03-10-2019 : Revue de presse : La planification de soins

Date: 
Jeudi 03 Octobre 2019

Prémices d’une scission de la Sécu

PAR ERIC BURGRAFF-  Le Soir, 13-10-2019 

Le gouvernement flamand veut créer sa propre commission de planification médicale. Les francophones y voient une manœuvre pour forcer une scission de la Sécurité sociale.

Il y a, dans les déclarations de politique régionale, des petites phrases qui veulent dire beaucoup. Le « Regeerakkoord » (accord régional) du gouvernement flamand 2019-2024 n’échappe pas à la règle. Ainsi, peu de francophones se sont émus des quelques lignes sur le quota de médecins (les fameux numéros Inami) glissées dans le chapitre dédié à l’enseignement supérieur. « La Communauté flamande dépend du gouvernement fédéral », (r)assurent en préambule les rédacteurs de l’accord. Avant de poursuivre : « En Flandre, nous continuons d’exiger une répartition correcte des numéros Inami entre les Communautés et le remboursement de l’excédent accumulé par la Communauté française dans le passé. » La chanson est aussi connue que Le plat pays de Brel.
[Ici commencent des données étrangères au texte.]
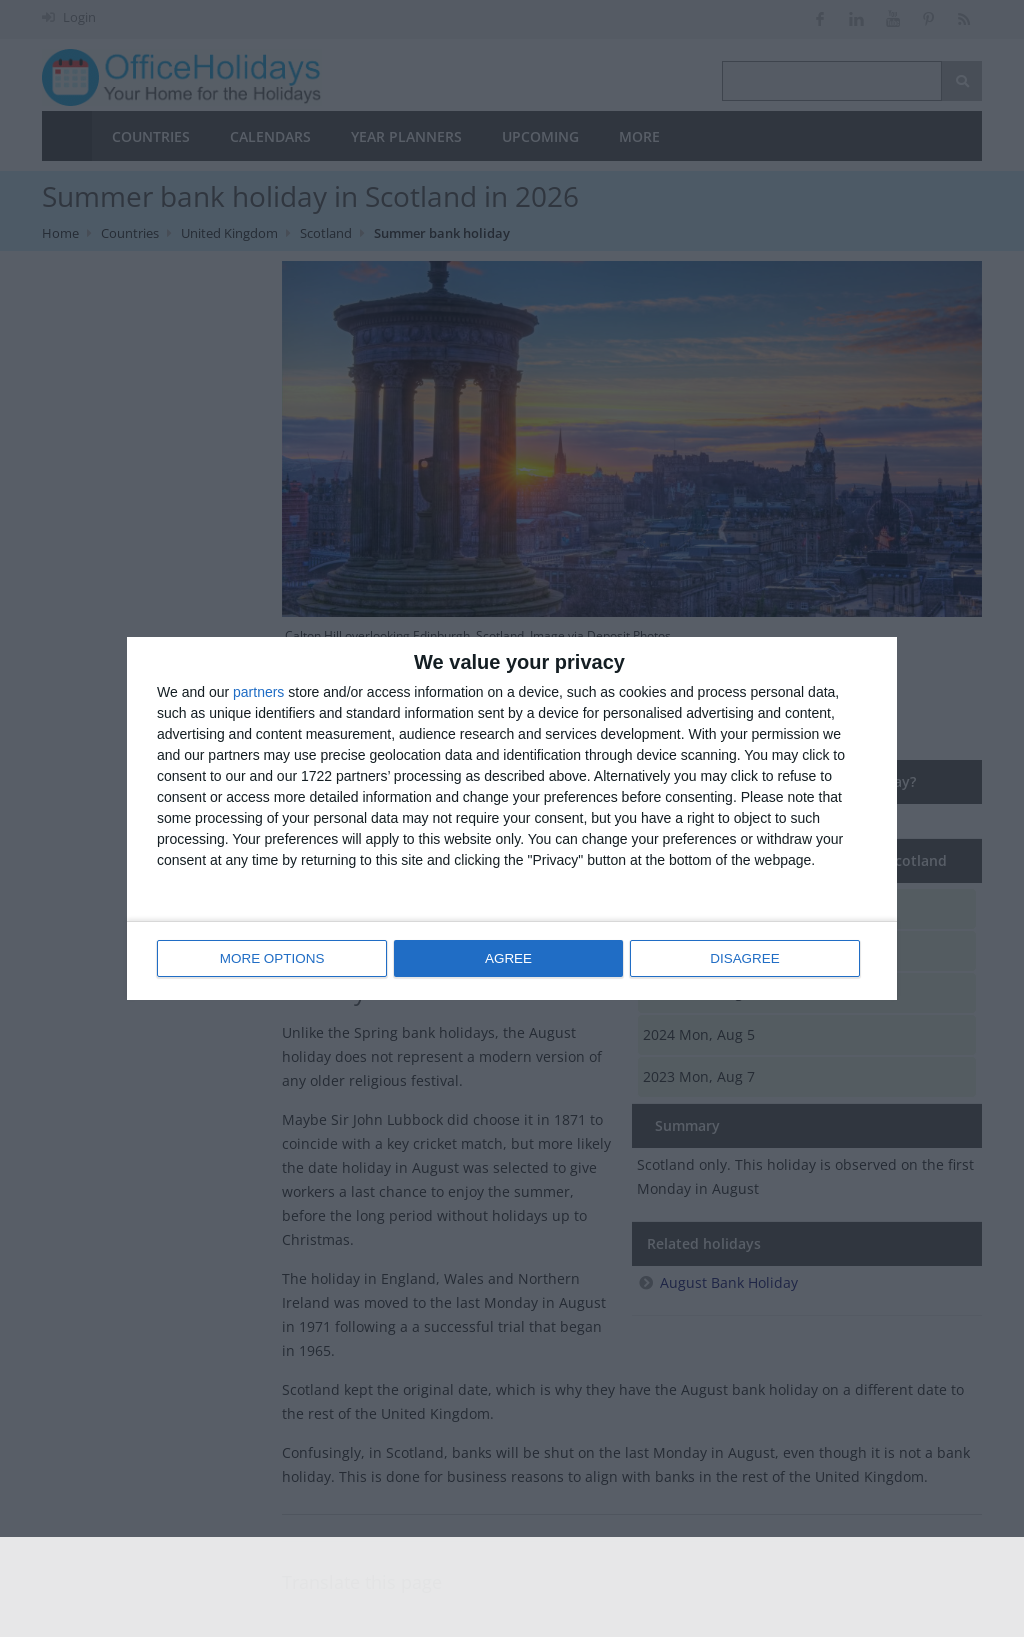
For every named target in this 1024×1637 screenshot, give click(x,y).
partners (258, 693)
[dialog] (512, 818)
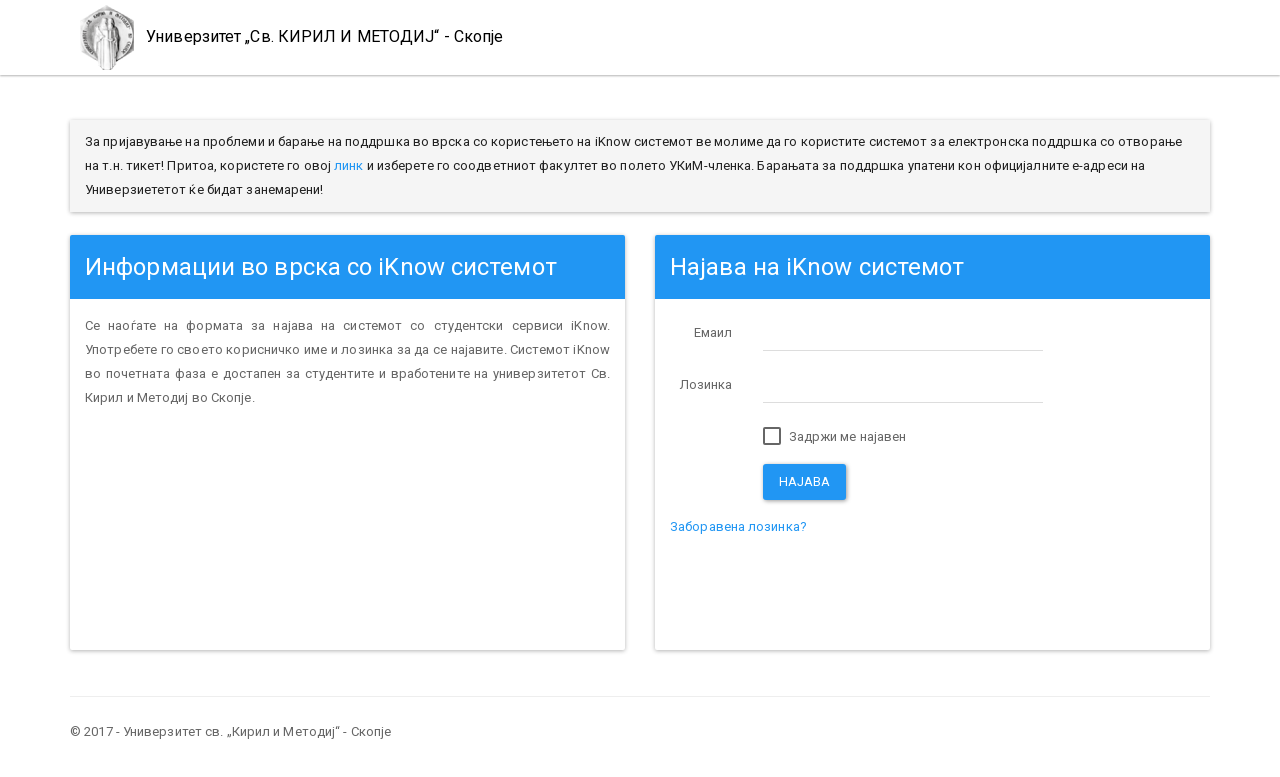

La suite l’est beaucoup moins et va beaucoup plus loin puisque l’accord lance : « Dans le même temps, la Flandre mettra en place sa propre commission de planification afin de déterminer les besoins flamands en soins de santé. » C’est sur la base des recommandations de cette nouvelle commission que « le nombre d’étudiants admis dans la formation de médecin et de dentiste sera déterminé et non plus uniquement sur la base de l’avis fédéral que la Flandre est la seule à suivre depuis vingt ans ».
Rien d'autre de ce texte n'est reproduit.